Another important power within Congress is the ability to confirm a president’s Supreme Court nominee. The confirmation of both Brett Kavanaugh and Amy Coney Barrett by a Republican-controlled Senate speak to the importance of voting in midterm elections. Kavanaugh was confirmed despite facing allegations of sexual misconduct, and Barrett’s confirmation was rushed through just weeks before the 2020 election. That’s why it’s important for Democrats to replace retiring Justice Stephen Breyer well before the midterms. Breyer is one of just three progressive justices currently sitting on the bench, so replacing him will still leave conservatives with a 6-3 advantage. But it will prevent Republicans from confirming another conservative justice should they win control of the Senate in November.

Given the conservative majority on the Supreme Court, which is deciding a case that could result in Roe v. Wade being overturned later this year, the gubernatorial elections are particularly important for protecting abortion rights at the state level. As the COVID-19 pandemic continues, midterm elections are important for determining mask and vaccine mandates and state-of-emergency orders. While Biden has say over mandates for anything under the federal government’s jurisdiction, governors and local lawmakers have say over state- and city-wide orders, affecting people’s day-to-day more significantly than at the federal level. At the local level, school board races will remain contentious, with communities split over book bans and how to teach students about race and racism.

This midterm election is also seeing the effects of the 2020 redistricting cycle, a process which happens every 10 years after new census data is collected. During that process, local and congressional districts were redrawn.
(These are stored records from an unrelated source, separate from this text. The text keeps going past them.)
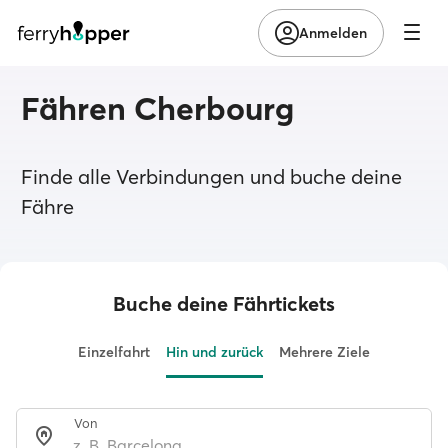
Anmelden
Fähren Cherbourg
Finde alle Verbindungen und buche deine
Fähre
Buche deine Fährtickets
Einzelfahrt
Hin und zurück
Mehrere Ziele
Von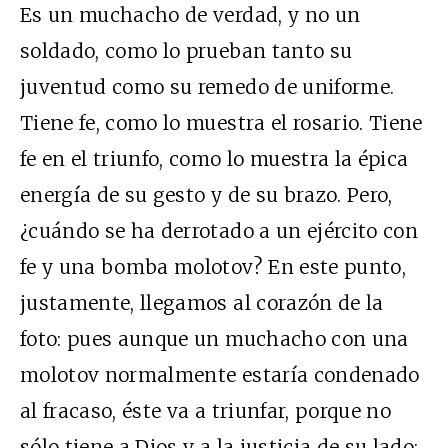
Es un muchacho de verdad, y no un
soldado, como lo prueban tanto su
juventud como su remedo de uniforme.
Tiene fe, como lo muestra el rosario. Tiene
fe en el triunfo, como lo muestra la épica
energía de su gesto y de su brazo. Pero,
¿cuándo se ha derrotado a un ejército con
fe y una bomba molotov? En este punto,
justamente, llegamos al corazón de la
foto: pues aunque un muchacho con una
molotov normalmente estaría condenado
al fracaso, éste va a triunfar, porque no
sólo tiene a Dios y a la justicia de su lado:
Barring successful court challenges, the new districts cannot be changed again until 2030.

Politicians in power often use redistricting as an opportunity to “gerrymander,” or draw political boundaries that give one party an advantage over the other. In 2011, Republicans used their control over state and local offices to gerrymander districts that helped them keep power in the House for nearly 10 years.

Ultimately, the question looming over the 2022 midterm elections is whether Democrats can maintain control or if Republicans will take control of the House or Senate, blocking Democratic legislation for years to come. So mark your calendars for November 8, and get ready to exercise your constitutional right to vote.